Discounted Gift Trusts

I am dealing with an estate which includes a discounted gift trust, set up on joint life’s of deceased and spouse, over 7 years ago.
For other reasons I am required to complete an IHT400, do I just need to give the surrender value in the IHT404 and claim the spouse exemption or do I need to do the IHT418?

Sally-Ann Joseph
QS Rose & Rose

With a DGT (as distinct from a “Gift-and-Loan” trust), I would have said neither. With the DGTs I have come across (which involve life assurance policies or capital redemption bonds), the terms of the governing trust “carves-out” interests in the underlying policy/ies. Broadly, the settlor/s has no interest in the ongoing surrender value or death benefit of the policy and thus, given that more than 7 years have elapsed since set up, the value of the trust assets have no effect on their estate.

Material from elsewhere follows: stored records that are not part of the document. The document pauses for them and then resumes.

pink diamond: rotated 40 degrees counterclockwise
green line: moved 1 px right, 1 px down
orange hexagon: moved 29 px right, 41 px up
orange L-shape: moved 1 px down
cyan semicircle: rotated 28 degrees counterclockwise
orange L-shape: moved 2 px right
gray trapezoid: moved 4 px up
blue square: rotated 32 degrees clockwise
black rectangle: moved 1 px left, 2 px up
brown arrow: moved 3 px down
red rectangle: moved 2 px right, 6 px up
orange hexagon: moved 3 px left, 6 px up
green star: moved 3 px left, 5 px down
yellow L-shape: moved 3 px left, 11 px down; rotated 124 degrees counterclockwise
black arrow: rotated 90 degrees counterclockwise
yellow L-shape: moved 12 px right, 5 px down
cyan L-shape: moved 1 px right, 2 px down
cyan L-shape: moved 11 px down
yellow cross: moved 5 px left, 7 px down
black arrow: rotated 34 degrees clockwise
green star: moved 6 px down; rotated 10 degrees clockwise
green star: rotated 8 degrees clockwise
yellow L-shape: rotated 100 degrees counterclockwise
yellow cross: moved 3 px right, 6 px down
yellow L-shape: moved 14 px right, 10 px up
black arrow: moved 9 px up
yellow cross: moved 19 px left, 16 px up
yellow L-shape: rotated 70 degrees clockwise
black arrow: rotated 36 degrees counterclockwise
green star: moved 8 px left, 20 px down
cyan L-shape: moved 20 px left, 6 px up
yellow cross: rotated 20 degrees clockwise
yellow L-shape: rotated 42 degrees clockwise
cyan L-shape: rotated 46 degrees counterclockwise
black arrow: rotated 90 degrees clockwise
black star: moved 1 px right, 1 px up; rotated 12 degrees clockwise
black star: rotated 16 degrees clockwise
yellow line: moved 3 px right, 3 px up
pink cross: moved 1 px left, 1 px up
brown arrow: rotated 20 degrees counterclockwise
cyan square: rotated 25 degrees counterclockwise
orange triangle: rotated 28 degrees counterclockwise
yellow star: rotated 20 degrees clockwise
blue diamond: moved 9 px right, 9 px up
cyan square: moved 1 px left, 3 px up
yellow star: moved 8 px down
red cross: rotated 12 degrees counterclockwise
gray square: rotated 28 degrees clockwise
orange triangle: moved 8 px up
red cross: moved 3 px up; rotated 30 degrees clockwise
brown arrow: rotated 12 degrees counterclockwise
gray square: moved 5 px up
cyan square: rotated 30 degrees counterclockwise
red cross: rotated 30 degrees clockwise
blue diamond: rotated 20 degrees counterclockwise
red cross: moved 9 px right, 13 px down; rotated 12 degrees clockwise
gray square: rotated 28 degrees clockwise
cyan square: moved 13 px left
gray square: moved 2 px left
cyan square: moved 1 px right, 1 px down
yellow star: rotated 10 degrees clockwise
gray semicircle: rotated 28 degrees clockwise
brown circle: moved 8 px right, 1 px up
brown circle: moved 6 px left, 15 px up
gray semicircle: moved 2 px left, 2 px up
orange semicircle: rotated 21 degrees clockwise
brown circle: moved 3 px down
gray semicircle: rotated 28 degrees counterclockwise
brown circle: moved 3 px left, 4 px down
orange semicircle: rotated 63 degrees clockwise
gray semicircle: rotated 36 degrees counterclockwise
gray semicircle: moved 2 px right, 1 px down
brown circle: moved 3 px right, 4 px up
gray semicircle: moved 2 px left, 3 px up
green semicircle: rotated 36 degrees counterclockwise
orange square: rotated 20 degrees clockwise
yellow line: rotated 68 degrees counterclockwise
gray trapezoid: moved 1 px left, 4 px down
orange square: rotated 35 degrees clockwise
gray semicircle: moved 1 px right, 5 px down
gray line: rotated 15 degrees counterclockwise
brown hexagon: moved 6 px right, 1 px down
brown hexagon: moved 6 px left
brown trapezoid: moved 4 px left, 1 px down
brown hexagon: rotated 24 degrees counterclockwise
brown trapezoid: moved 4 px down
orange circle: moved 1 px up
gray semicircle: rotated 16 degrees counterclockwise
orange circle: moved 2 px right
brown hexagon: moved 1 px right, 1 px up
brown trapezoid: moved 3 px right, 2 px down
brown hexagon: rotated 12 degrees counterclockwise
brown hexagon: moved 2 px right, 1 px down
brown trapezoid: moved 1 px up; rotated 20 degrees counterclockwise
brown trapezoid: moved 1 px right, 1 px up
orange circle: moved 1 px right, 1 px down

There is no loan or GROB. The rights granted to the settlor/s under the trust are treated similarly to a life annuity.

Where the DGT is one that involves a stream of maturing single premium bonds (where the settlor/s retains a right to just those maturity values), if any of these have been “deferred” in advance of said maturity (because, for example, the settlor/s does not need the money), there is an argument that such foregoing by the settlor/s constitutes a PET at that time.